Il fatto che nel Sud del Libano ci sia da quattro anni la forza internazionale rafforzata dell’Onu, non ha impedito ad Hezbollah il mantenimento dello ”Stato nello Stato”,  a partire dalla banlieau della capitale. Le sue armi sono ben riposte in alcune regioni del Libano off-limits anche per le stesse forze armate del Paese -come alcuni episodi hanno dimostrato-  con le quali si dovrebbe fondere nel caso in cui si arrivasse ad una strategia difensiva comune, che per ora è solo l’argomento ricorrente dell’infinito tavolo di Dialogo nazionale.

Nel Sud la presenza della forza multinazionale dell’Unifil insieme all’esercito regolare, hanno salvaguardato fin’ora il cessate il fuoco stabilito dalla 1701, tra dubbi incidenti, attentati, violazioni e convivenza con la popolazione locale rafforzata dall’intensa attività di sminamento e di ricostruzione. La regione al confine con Israele resta comunque una roccaforte di Henzbollah e di Amal, i due partiti sciiti a fianco anche durante la guerra del 2006, come dimostrato in tutte le tornate elettorali che si sono susseguite dal 2000 ad oggi, comprese le municipali di ieri. 
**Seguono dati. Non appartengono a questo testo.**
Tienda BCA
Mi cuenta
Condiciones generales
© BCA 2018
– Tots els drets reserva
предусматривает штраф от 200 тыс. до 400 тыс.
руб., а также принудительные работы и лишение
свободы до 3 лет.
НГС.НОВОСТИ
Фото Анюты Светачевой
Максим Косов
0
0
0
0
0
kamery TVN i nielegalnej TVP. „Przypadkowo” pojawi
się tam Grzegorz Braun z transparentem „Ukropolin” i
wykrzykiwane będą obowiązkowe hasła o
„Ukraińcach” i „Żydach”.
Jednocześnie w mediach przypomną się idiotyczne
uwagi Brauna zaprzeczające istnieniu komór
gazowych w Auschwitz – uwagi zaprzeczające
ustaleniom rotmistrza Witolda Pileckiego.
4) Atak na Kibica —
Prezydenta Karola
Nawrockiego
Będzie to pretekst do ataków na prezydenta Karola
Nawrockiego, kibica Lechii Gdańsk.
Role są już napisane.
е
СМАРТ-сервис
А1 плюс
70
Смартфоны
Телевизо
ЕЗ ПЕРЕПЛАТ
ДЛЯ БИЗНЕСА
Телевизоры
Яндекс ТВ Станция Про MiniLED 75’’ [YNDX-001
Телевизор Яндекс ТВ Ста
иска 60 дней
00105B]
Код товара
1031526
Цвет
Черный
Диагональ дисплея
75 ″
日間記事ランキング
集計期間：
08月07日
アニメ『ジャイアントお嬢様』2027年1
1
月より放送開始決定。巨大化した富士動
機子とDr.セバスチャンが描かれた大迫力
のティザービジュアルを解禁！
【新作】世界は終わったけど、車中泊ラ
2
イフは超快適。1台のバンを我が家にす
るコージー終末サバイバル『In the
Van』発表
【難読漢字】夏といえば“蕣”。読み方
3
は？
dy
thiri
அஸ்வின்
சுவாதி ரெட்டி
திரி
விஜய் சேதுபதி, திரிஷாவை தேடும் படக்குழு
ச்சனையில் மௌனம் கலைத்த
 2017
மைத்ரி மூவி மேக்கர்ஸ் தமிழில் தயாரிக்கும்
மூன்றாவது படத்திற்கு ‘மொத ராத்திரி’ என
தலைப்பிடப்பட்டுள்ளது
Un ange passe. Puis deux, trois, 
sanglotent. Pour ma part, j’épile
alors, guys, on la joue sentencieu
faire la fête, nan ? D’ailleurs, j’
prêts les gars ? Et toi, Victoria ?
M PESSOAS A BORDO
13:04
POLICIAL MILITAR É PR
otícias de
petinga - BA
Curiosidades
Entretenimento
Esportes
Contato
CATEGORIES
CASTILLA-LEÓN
Dieci anni dopo il ritiro di Israele dal Sud e quattro anni dopo la guerra tra Israele ed Hezbollah, si continua a parlare di guerra. Israele non la esclude, avendo già avvertito che se ci sarà investirà tutto il Libano, suscitando le apprensioni della classe politica libanese che ha intensificato i contatti coi Paesi occidentali per scongiurare un’ipotesi del genere. A fronte di queste minacce, Hezbollah ha fatto sapere che in caso di guerra risponderà bombardando Israele con 15 tonnellate di bombe al giorno. L’accusa mossa alla Siria da Israele, di rifornire di missili Scud il Partito di Dio, smentita anche dal presidente Bachar el Assad nell’intervista di oggi al quotidiano La Repubblica, indica quanto quella stretta fascia tra il fiume Litani e il confine israeliano sia al centro di nuove contese.